I’m glad Brian is such a good sport for being goofy- to play on our ideas as somewhat clueless hosts, Brian mistakes my email and shows up wearing a green shirt, which means that his chest will be ghost like in the video. As an added touch, Jon kicked in the big green bow tie.
In iMovie, the background video, Vonnegut, goes in the main track, and the video of us in the green screen goes above, and it’s mode is set as Green Screen in the Video Overlay settings
I just noticed there are some “clean up” tools I could have used to fine tune the overlay (such as when Jon, filming the side footage with my iPhone, accidentally gets his hand in the shot). It worked quite well IMHO. I use some splits for the segments- while Brian and I talk, I mute the audio on Kurt Vonnegut’s track, and then switch this when we turn around to listen in.
This was actually my first time green screen editing, and was unsure how the scale and positioning would match up. Either I had a good hunch or I got lucky, but it works.
Brian and I continually stood there in front of the screen doing ridiculous gesturing to use as footage when we switch to the view of us as the techs, using Jon’s (real tech) office as the “back room”. Again, I use my open laptop as a place to use the Picture in Picture overlay to have a small clip of Brian and I on the green screen appear on a video monitor.

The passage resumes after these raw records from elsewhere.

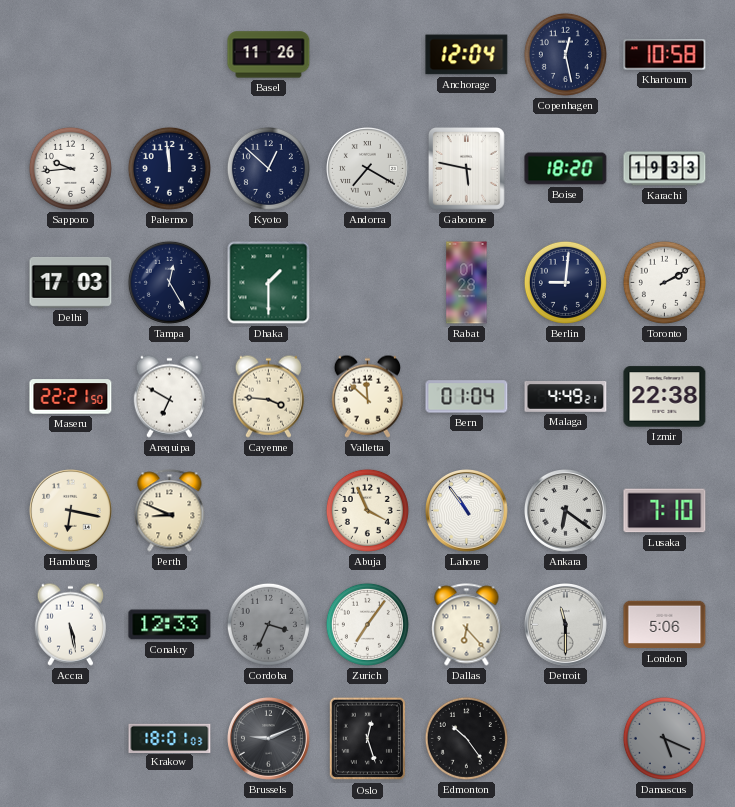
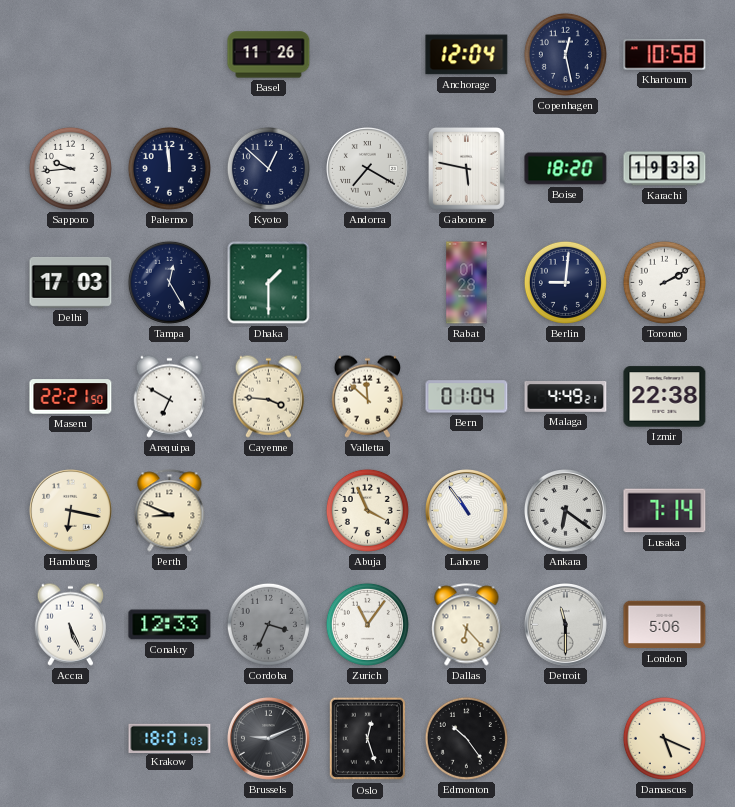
Lusaka: 7:10 -> 7:14
Accra: 5:28 -> 5:26
Zurich: 7:06 -> 11:06
Damascus dial: grey -> cream
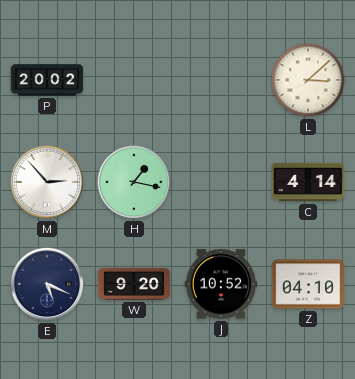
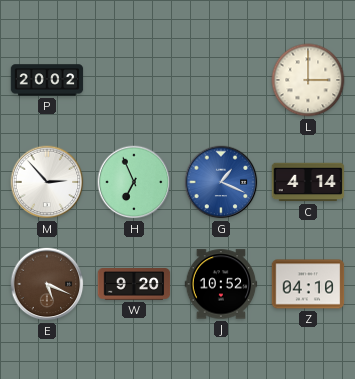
L: 3:08 -> 3:00
H: 1:17 -> 6:56
G: none -> 1:19
E dial: navy -> brown
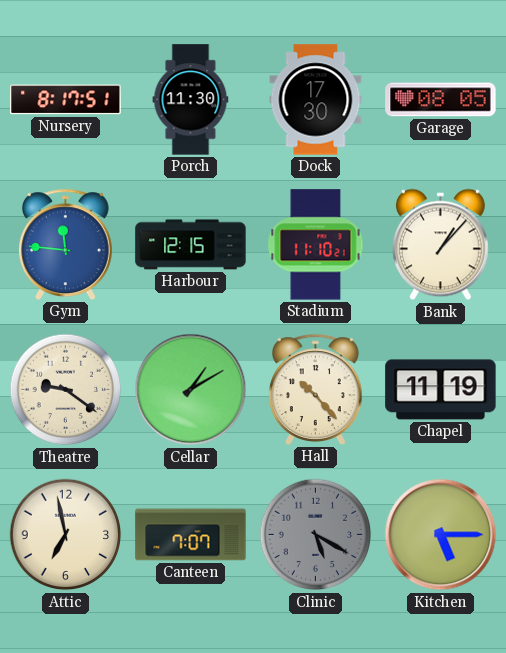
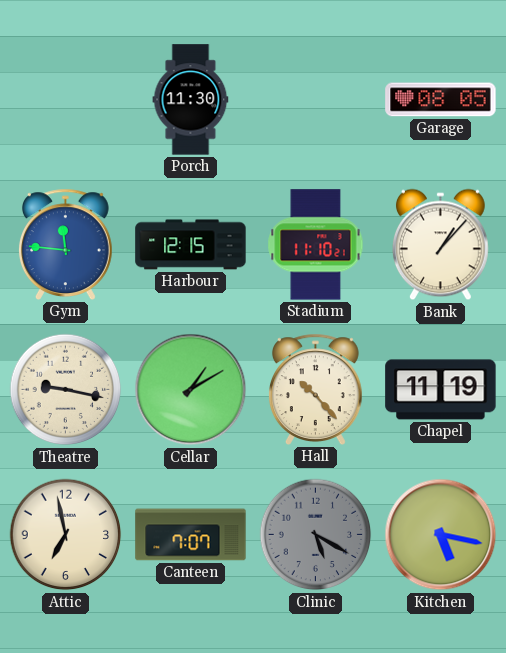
Nursery: 8:17 -> none
Dock: 17:30 -> none
Theatre: 9:21 -> 9:17
Kitchen: 5:15 -> 5:17
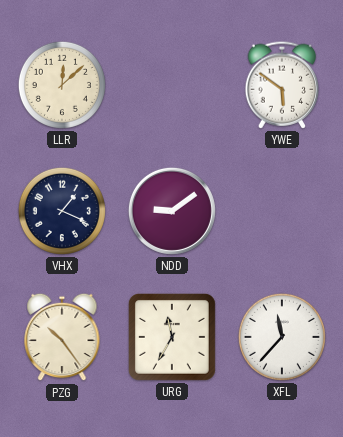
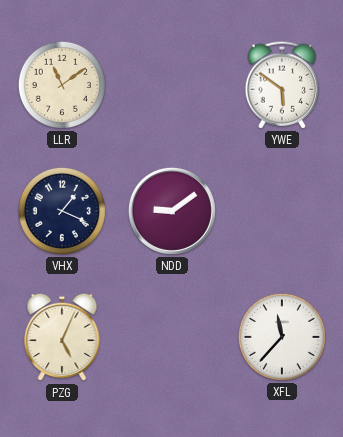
LLR: 12:08 -> 11:09
PZG: 10:24 -> 5:04
URG: 11:35 -> none
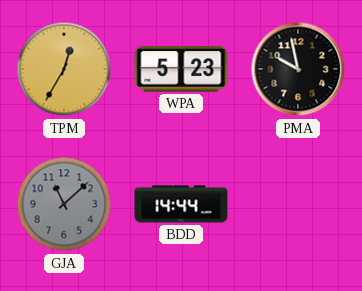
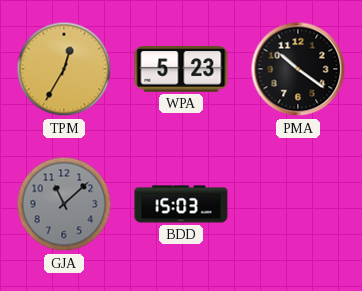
PMA: 9:58 -> 10:21
BDD: 14:44 -> 15:03
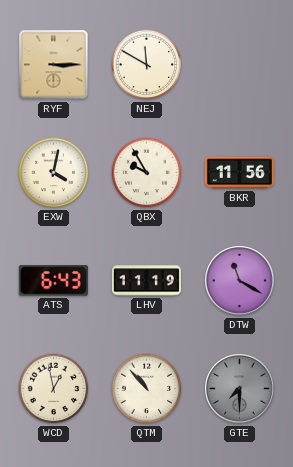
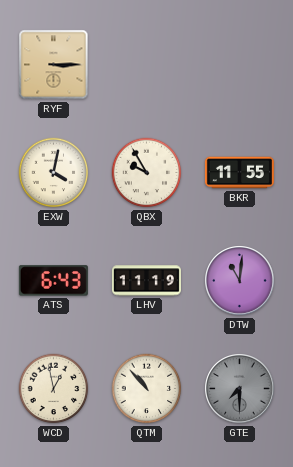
NEJ: 11:50 -> none
BKR: 11:56 -> 11:55
DTW: 11:20 -> 11:01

Jon offered to hand hold the iPad I was using to video with, and there’s some movement, but it adds to the amateur quality I was aiming for. In hindsight, I should have positioned the laptop to be more square on, since in iMovie, the picture in picture is pretty much a rectangle.
I try to get fancy on the transition to get my last sentence in audio to come as if from the screen, than the green screen track audio is muted so we can here the techies talk.
We then switch back for the last bits, and close out with a credits sequence
I like using the “Pull Focus” title which makes the backing video go out of focus, and we have the music track as an outro.
Once again, we did all of our audio / video sequences in one take. I think I might start adding a “One Take” productions to the videos. This was sketched out ahead of time as a script / flow in a google doc, but its rather minimal, it just hirs the highlights.
I am thinking as well, that was we go, the one stage Brian and Alan will get more savvy and the back stage techs will get less critical– so not only does the production quality evolve, but also the skills and perspectives of the people in the video.
I really love doing these, though it is somewhat a chunk of extra time that may not be mission critical. It took less than an hour to shoot the video, and the editing was maybe 2.5 hours, some what helped since I had a flow from the first video.
It will be interesting to see if we can keep up the pace.
But this is your back stage narrator, signing out.